Beginning with the first line, copy out each line of the material until the line containing "Certificate Courses" has been copied as well.

[LISTED ENTRIES]:
□ □ □ □
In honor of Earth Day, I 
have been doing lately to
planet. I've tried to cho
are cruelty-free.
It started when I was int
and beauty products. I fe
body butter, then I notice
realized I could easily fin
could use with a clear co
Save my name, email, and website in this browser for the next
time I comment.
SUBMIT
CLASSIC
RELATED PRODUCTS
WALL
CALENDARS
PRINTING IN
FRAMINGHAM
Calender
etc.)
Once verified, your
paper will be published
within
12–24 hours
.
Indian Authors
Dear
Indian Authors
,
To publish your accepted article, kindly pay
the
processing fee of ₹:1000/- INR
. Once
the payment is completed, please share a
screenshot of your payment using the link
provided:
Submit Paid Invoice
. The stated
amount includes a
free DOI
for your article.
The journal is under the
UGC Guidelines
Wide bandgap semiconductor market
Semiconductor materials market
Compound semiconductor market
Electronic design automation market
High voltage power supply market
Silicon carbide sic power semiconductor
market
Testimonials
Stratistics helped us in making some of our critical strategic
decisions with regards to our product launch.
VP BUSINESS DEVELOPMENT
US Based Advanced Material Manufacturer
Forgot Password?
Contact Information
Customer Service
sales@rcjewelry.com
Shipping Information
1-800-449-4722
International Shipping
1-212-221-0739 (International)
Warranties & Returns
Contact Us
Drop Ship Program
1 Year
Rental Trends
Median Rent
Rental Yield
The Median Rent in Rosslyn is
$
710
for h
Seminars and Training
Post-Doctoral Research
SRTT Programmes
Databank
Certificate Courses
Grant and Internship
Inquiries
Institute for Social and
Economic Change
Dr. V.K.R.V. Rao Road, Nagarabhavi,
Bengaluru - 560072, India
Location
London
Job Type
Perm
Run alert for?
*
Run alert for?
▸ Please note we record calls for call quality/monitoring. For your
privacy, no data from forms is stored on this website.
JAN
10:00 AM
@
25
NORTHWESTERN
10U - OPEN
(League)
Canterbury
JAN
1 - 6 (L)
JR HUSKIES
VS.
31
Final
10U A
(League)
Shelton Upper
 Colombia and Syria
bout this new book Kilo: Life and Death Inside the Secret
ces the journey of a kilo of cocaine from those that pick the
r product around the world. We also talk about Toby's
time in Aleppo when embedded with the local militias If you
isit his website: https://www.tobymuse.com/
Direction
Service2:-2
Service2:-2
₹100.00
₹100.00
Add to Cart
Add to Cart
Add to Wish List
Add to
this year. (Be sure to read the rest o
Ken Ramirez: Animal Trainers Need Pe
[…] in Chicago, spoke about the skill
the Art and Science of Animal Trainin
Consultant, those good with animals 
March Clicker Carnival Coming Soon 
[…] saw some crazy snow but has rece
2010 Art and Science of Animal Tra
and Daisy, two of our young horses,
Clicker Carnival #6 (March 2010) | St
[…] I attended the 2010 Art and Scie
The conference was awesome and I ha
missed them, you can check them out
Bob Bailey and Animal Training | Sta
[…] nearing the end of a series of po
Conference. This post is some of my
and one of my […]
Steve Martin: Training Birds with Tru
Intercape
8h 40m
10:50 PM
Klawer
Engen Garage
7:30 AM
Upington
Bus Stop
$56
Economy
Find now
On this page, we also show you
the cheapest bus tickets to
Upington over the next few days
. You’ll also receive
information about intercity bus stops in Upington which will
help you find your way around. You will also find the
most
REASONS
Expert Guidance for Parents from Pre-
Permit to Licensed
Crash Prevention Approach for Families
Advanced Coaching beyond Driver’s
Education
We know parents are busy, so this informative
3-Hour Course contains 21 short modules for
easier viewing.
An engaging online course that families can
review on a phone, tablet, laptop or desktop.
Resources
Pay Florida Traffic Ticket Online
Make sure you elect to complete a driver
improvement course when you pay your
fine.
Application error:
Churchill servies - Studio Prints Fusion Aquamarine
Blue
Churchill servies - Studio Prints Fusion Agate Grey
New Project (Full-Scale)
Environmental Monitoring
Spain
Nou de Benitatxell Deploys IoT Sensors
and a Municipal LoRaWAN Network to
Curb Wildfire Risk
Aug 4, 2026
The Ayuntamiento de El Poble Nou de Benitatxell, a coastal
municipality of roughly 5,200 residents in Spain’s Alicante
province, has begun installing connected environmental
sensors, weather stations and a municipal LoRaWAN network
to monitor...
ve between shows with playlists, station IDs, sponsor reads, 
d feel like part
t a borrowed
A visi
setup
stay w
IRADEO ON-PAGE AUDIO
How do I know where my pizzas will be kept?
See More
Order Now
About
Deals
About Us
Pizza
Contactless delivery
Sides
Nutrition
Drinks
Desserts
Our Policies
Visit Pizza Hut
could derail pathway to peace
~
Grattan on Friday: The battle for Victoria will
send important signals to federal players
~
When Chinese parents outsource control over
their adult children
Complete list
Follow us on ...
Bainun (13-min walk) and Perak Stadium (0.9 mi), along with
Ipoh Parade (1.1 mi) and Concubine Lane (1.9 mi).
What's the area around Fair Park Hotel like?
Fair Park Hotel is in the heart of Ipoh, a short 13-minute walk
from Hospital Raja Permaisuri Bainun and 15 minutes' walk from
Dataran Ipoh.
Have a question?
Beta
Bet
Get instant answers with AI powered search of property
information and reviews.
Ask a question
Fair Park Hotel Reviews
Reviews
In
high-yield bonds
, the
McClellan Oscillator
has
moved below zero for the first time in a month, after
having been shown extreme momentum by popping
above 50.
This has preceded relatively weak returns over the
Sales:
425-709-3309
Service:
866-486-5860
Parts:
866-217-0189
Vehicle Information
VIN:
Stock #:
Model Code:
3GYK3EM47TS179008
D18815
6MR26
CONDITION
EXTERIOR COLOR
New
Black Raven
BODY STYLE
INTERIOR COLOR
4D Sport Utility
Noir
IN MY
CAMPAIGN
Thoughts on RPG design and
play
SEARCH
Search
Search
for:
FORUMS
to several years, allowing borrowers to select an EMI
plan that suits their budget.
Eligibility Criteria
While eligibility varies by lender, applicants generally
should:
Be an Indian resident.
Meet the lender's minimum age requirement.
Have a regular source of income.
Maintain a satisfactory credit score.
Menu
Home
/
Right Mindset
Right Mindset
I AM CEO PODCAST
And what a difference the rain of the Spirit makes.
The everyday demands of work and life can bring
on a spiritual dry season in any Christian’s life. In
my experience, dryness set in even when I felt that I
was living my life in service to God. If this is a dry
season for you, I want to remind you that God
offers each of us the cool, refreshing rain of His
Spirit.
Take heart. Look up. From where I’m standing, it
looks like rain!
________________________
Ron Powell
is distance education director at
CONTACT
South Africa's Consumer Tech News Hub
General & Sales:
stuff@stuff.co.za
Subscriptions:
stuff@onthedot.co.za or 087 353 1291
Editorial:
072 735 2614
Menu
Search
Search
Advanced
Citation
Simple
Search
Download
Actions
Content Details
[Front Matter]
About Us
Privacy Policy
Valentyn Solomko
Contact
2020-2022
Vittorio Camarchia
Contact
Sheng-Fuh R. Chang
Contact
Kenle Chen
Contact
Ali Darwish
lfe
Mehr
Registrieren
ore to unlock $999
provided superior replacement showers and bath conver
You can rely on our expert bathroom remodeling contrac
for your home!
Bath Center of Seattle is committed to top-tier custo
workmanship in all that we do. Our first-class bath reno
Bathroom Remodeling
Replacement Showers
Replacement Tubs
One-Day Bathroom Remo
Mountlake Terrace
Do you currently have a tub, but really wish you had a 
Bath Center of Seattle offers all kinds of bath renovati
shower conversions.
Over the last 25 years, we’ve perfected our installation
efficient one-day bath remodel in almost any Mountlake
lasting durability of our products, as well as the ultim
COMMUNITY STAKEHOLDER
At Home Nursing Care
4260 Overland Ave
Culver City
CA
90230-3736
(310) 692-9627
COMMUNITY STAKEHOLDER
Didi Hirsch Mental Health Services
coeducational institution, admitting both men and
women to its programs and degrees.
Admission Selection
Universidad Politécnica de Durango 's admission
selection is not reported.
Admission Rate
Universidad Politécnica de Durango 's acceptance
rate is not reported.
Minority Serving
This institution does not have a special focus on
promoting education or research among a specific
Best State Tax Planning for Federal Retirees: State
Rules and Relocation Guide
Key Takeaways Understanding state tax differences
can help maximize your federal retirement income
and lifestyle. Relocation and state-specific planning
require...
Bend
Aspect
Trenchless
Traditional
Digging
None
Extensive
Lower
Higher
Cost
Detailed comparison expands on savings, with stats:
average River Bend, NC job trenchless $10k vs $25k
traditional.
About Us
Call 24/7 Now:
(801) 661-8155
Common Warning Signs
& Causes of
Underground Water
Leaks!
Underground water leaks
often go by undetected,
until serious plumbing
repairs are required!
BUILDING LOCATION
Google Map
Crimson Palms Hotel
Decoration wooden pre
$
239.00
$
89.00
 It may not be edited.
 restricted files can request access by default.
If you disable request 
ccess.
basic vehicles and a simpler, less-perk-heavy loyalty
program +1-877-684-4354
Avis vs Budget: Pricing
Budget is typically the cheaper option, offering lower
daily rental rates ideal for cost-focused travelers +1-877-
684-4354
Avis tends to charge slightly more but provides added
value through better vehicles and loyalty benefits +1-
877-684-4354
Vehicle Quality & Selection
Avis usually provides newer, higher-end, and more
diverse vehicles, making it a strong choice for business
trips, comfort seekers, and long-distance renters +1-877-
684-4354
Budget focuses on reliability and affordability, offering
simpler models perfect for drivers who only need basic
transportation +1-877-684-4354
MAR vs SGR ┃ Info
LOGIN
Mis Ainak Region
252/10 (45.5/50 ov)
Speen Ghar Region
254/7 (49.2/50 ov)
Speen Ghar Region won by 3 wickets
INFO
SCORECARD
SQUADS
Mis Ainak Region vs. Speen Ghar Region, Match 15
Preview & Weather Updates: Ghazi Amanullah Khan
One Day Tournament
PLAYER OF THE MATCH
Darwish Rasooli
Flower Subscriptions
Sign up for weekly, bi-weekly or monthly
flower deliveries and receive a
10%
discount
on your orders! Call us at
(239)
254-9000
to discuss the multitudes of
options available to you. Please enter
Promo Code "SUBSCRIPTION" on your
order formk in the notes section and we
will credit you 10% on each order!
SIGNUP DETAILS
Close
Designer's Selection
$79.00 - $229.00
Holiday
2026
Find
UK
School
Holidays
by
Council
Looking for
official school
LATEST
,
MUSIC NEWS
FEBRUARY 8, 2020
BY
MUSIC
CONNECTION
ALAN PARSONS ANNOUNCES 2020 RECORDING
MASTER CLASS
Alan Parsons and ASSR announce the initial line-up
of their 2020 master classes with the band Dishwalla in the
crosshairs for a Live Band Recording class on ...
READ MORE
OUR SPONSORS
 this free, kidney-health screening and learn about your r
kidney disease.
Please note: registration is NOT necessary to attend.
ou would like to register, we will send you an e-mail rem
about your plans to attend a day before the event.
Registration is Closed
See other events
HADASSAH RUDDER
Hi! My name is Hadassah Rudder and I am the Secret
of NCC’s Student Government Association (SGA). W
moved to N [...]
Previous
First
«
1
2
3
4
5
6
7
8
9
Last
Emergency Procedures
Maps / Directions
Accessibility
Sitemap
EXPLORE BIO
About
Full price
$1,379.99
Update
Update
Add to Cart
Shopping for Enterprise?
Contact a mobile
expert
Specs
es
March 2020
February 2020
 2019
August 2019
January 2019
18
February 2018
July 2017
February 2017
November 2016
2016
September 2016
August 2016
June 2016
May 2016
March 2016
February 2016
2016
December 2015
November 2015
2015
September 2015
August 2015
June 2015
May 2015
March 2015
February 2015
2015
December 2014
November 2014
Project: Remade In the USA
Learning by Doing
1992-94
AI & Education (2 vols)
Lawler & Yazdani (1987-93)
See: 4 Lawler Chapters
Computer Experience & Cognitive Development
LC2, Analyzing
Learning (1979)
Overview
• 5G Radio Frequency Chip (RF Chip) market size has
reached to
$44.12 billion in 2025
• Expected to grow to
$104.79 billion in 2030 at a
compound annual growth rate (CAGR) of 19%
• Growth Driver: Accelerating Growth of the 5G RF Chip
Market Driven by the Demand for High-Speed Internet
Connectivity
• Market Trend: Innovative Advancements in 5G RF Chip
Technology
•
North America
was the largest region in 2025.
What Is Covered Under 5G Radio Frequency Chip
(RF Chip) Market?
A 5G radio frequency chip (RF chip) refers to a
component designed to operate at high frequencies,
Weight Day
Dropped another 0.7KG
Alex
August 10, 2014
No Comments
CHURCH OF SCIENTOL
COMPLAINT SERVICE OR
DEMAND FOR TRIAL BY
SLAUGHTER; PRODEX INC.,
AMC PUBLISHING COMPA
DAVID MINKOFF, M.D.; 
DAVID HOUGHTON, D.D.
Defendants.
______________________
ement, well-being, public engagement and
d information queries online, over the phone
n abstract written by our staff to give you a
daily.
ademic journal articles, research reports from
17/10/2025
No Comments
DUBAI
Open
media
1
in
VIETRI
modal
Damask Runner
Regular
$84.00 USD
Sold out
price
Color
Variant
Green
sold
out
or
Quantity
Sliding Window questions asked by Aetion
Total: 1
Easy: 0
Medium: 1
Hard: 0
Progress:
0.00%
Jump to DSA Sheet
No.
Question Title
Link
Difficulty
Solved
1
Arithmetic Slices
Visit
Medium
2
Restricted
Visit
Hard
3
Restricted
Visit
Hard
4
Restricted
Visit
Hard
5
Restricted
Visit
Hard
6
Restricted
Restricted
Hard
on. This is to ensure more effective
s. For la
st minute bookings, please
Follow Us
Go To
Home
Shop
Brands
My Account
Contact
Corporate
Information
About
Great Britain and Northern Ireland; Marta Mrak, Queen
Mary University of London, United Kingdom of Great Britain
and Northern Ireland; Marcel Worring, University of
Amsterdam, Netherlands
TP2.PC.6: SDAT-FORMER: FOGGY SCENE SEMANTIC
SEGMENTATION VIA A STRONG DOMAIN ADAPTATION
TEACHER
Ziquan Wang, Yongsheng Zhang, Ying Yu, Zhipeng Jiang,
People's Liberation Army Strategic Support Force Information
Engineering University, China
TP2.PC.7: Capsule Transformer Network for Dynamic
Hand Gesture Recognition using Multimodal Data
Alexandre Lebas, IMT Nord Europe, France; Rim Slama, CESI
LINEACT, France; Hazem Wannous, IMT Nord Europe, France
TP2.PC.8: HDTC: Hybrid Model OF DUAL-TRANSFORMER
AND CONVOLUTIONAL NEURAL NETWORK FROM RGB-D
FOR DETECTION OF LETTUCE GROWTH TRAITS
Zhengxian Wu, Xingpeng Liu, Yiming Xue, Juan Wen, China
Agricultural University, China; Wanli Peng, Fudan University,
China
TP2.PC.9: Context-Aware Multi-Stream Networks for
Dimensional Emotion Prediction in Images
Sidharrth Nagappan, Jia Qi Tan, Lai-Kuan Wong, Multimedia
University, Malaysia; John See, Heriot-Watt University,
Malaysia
□ □ □ □
[EXERCISE SOLUTION]:
In honor of Earth Day, I 
have been doing lately to
planet. I've tried to cho
are cruelty-free.
It started when I was int
and beauty products. I fe
body butter, then I notice
realized I could easily fin
could use with a clear co
Save my name, email, and website in this browser for the next
time I comment.
SUBMIT
CLASSIC
RELATED PRODUCTS
WALL
CALENDARS
PRINTING IN
FRAMINGHAM
Calender
etc.)
Once verified, your
paper will be published
within
12–24 hours
.
Indian Authors
Dear
Indian Authors
,
To publish your accepted article, kindly pay
the
processing fee of ₹:1000/- INR
. Once
the payment is completed, please share a
screenshot of your payment using the link
provided:
Submit Paid Invoice
. The stated
amount includes a
free DOI
for your article.
The journal is under the
UGC Guidelines
Wide bandgap semiconductor market
Semiconductor materials market
Compound semiconductor market
Electronic design automation market
High voltage power supply market
Silicon carbide sic power semiconductor
market
Testimonials
Stratistics helped us in making some of our critical strategic
decisions with regards to our product launch.
VP BUSINESS DEVELOPMENT
US Based Advanced Material Manufacturer
Forgot Password?
Contact Information
Customer Service
sales@rcjewelry.com
Shipping Information
1-800-449-4722
International Shipping
1-212-221-0739 (International)
Warranties & Returns
Contact Us
Drop Ship Program
1 Year
Rental Trends
Median Rent
Rental Yield
The Median Rent in Rosslyn is
$
710
for h
Seminars and Training
Post-Doctoral Research
SRTT Programmes
Databank
Certificate Courses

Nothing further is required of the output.